Office of the Comptroller of the Currency Proposes Clarification for “Valid When Made” Related to Madden v. Midland Lawsuit

The Office of the Comptroller of the Currency (OCC) is proposing to “clarify” the “valid when made” issue regarding lending. The OCC is soliciting comments now on the proposal.

To quote the OCC:

“[the proposed] rule to clarify that when a national bank or savings association sells, assigns, or otherwise transfers a loan, interest permissible prior to the transfer continues to be permissible following the transfer. This proposal will address confusion about the effect of a transfer on a loan’s valid interest rate, including confusion resulting from a recent decision from the U.S. Court of Appeals for the Second Circuit (Madden v. Midland Funding, LLC). The proposed rule would apply to all national banks and state and federal savings associations.
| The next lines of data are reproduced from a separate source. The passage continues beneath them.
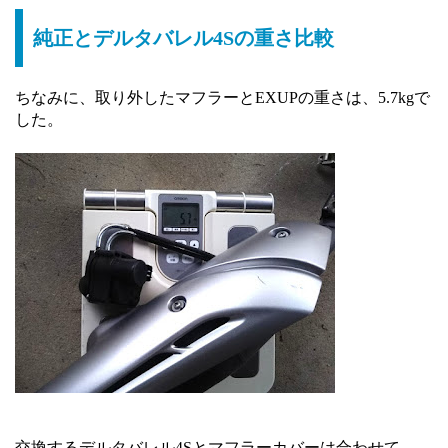
純正とデルタバレル4Sの重さ比較
ちなみに、取り外したマフラーとEXUPの重さは、5.7kgで
した。
交換するデルタバレル4Sとマフラーカバーは合わせて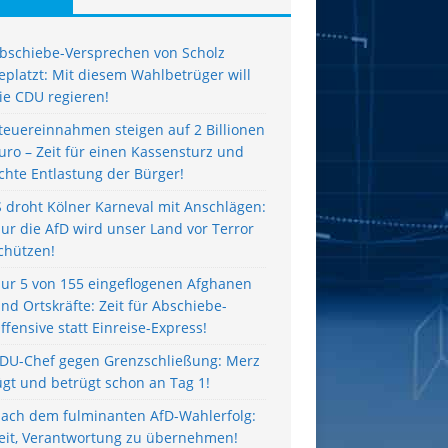
bschiebe-Versprechen von Scholz
eplatzt: Mit diesem Wahlbetrüger will
ie CDU regieren!
teuereinnahmen steigen auf 2 Billionen
uro – Zeit für einen Kassensturz und
chte Entlastung der Bürger!
S droht Kölner Karneval mit Anschlägen:
ur die AfD wird unser Land vor Terror
chützen!
ur 5 von 155 eingeflogenen Afghanen
ind Ortskräfte: Zeit für Abschiebe-
ffensive statt Einreise-Express!
DU-Chef gegen Grenzschließung: Merz
ügt und betrügt schon an Tag 1!
ach dem fulminanten AfD-Wahlerfolg:
eit, Verantwortung zu übernehmen!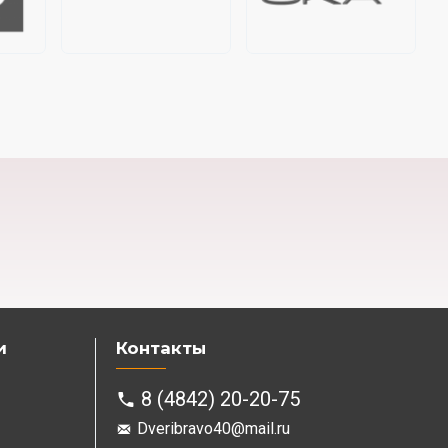
и
Контакты
8 (4842) 20-20-75
Dveribravo40@mail.ru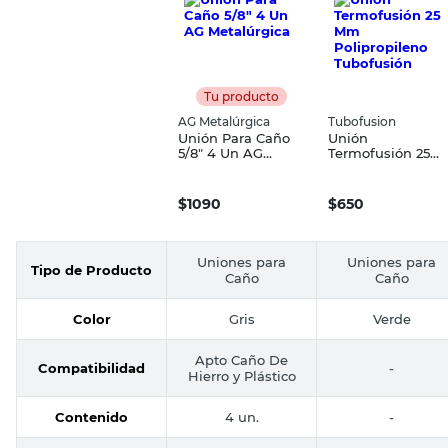
Tu producto
AG Metalúrgica
Tubofusion
Unión Para Caño
Unión
5/8" 4 Un AG
Termofusión 25
Metalúrgica
Mm Polipropileno
Tubofusión
$
1090
$
650
Uniones para
Uniones para
Tipo de Producto
Caño
Caño
Color
Gris
Verde
Apto Caño De
Compatibilidad
-
Hierro y Plástico
Contenido
4 un.
-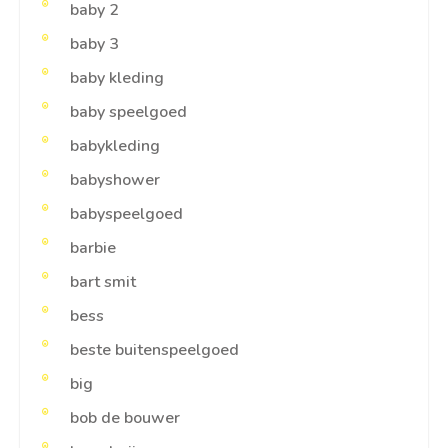
baby 2
baby 3
baby kleding
baby speelgoed
babykleding
babyshower
babyspeelgoed
barbie
bart smit
bess
beste buitenspeelgoed
big
bob de bouwer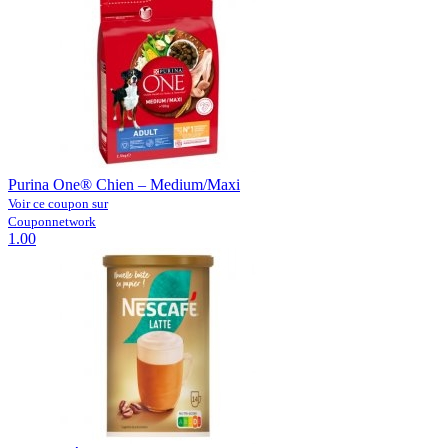
Purina One® Chien – Medium/Maxi
Voir ce coupon sur
Couponnetwork
1.00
Comments will be accepted for 60 days after publication in the Federal Register. The Federal Deposit Insurance Corporation is also issuing a proposal that would address this issue.”

To quote the proposal:

“… Despite these clear authorities, recent developments have created uncertainty about the ongoing validity of the interest term after a bank sells, assigns, or otherwise transfers a loan. After considering the principles discussed below, the OCC has concluded that when a bank sells, assigns, or otherwise transfers a loan, interest permissible prior to the transfer continues to be permissible following the transfer. This proposed rule would codify this conclusion.”
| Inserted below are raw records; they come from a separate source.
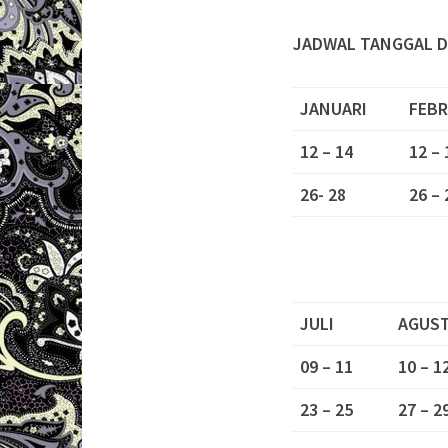
JADWAL TANGGAL D
JANUARI
FEBR
12 – 14
12 – 
26- 28
26 – 
JULI
AGUS
09 – 11
10 – 1
23 – 25
27 – 2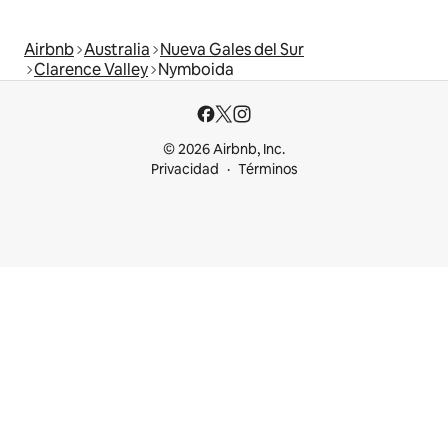
Airbnb
Australia
Nueva Gales del Sur
Clarence Valley
Nymboida
© 2026 Airbnb, Inc.
Privacidad
Términos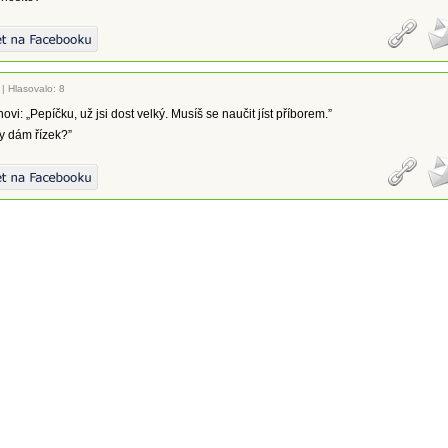
|
Hlasovalo: 8
vi: „Pepíčku, už jsi dost velký. Musíš se naučit jíst příborem.”
ky dám řízek?”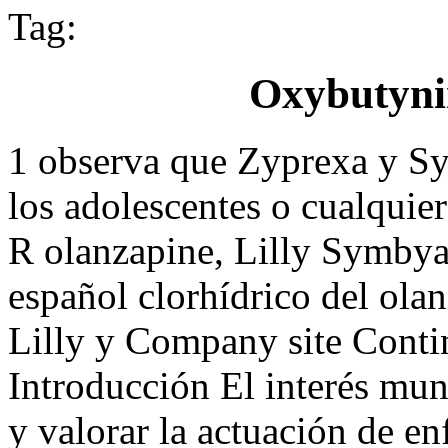
Tag:
Oxybutyni
1 observa que Zyprexa y S
los adolescentes o cualquie
R olanzapine, Lilly Symbya
español clorhídrico del olan
Lilly y Company site Contin
Introducción El interés mund
y valorar la actuación de e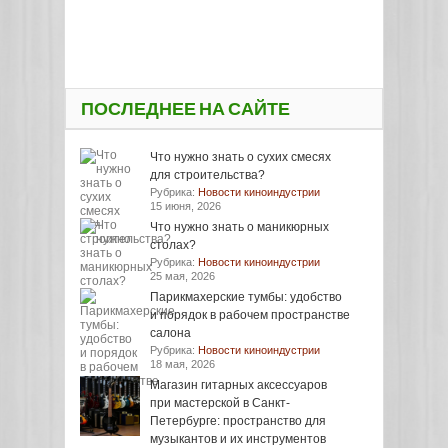
ПОСЛЕДНЕЕ НА САЙТЕ
Что нужно знать о сухих смесях
для строительства?
Рубрика:
Новости киноиндустрии
15 июня, 2026
Что нужно знать о маникюрных
столах?
Рубрика:
Новости киноиндустрии
25 мая, 2026
Парикмахерские тумбы: удобство
и порядок в рабочем пространстве
салона
Рубрика:
Новости киноиндустрии
18 мая, 2026
Магазин гитарных аксессуаров
при мастерской в Санкт-
Петербурге: пространство для
музыкантов и их инструментов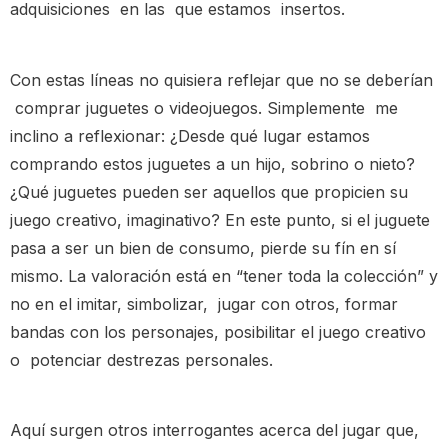
adquisiciones en las que estamos insertos.
Con estas líneas no quisiera reflejar que no se deberían
comprar juguetes o videojuegos. Simplemente me
inclino a reflexionar: ¿Desde qué lugar estamos
comprando estos juguetes a un hijo, sobrino o nieto?
¿Qué juguetes pueden ser aquellos que propicien su
juego creativo, imaginativo? En este punto, si el juguete
pasa a ser un bien de consumo, pierde su fín en sí
mismo. La valoración está en “tener toda la colección” y
no en el imitar, simbolizar, jugar con otros, formar
bandas con los personajes, posibilitar el juego creativo
o potenciar destrezas personales.
Aquí surgen otros interrogantes acerca del jugar que,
Online lending platforms are acutely aware of the issue of the valid when made issue. In the US, each state may define the maximum amount of interest that may be charged on a loan. Some states may not set any caps. If a loan moves from a high-interest state to one where the interest is set at a statutory level lower, this can, and has, caused a problem.

A good explanation of the legal odyssey is available here. The Madden v. Midland case has embroiled the entire online lending industry for years. The OCC proposal should finally put the issue at rest as it would provide that interest on a loan that is permissible shall not be affected by the sale, assignment, or “other system.”